Considerable attention has been drawn to poor replicability and reproducibility of biomedical studies.1 One explanation is inadequate reporting of statistical methods by authors and inadequate assessment of statistical reporting and methods during peer review.
In this narrative review, we describe the published experiences with statistical review. We review studies found using multiple searches in PubMed and Google Scholar. Many lack structured abstracts; we failed to identify a structured search protocol that found all the studies. However, every reference of the studies was reviewed for any additional studies. Using Google Scholar, every citation also was reviewed. As of March 29, 2016, our review included every reference and citation with data.
EDITOR INSTRUCTIONS TO AUTHORS
Geoffrey Loftus became the Editor-in-Chief of Memory & Cognition in 1994. Based on his long-standing concerns with null hypothesis statistical testing, in January 1993, Editor-Elect Loftus instructed authors that “data should be conveyed as a figure depicting sample means with associated standard errors and/or, where appropriate, standard deviations.”2 In Loftus’ view, “more often than not, inspection of such a figure will immediately obviate the necessity of any hypothesis testing procedures. In such situations, presentation of the usual hypothesis-testing information (F values, P values, etc) will be discouraged.” Loftus’ term as Editor-in-Chief lasted from 1994 through 1997. In 2004 (ie, available to us in our decision-making for Anesthesia & Analgesia), Finch et al3 examined the impact of Loftus’ statistical requests on manuscripts published in Memory & Cognition.
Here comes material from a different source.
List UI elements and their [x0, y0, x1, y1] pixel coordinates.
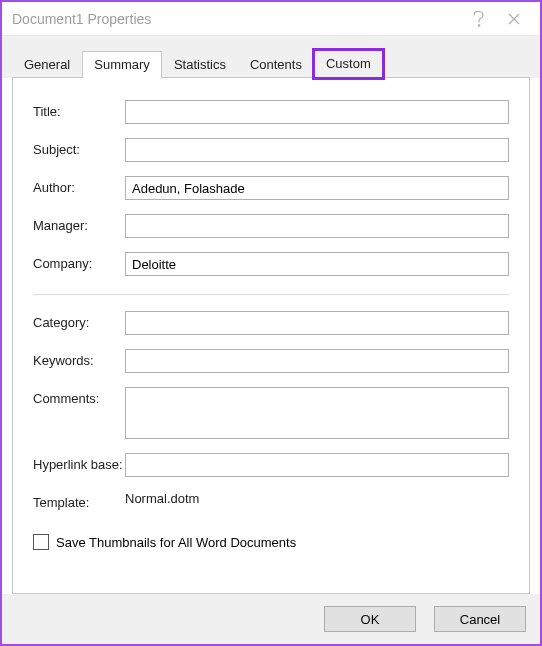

In 1990, 1991, and 1992, error bars on figures appeared on approximately 10% of manuscripts. During Loftus’ tenure as Editor-in-Chief, error bars appeared in approximately 40% of papers. After Loftus’ term as Editor-in-Chief, the use of error bars in figures decreased from approximately 35% in 1998 to just 21% in 2000. Finch et al concluded: “at no stage, however, were confidence intervals or other error bars often used to support the interpretation of data, and null hypothesis statistical testing remained throughout the greatly dominant approach to inference. A substantial proportion of psychologists will need to make major changes to their statistical practices if the latest recommendations of the American Psychological Association are to be implemented successfully.”3
These disappointing results suggest that author instructions, editorials, and changes in editorial policy alone are insufficient to change the quality of the reporting of studies. Editors need internal processes to assure adherence to published policies.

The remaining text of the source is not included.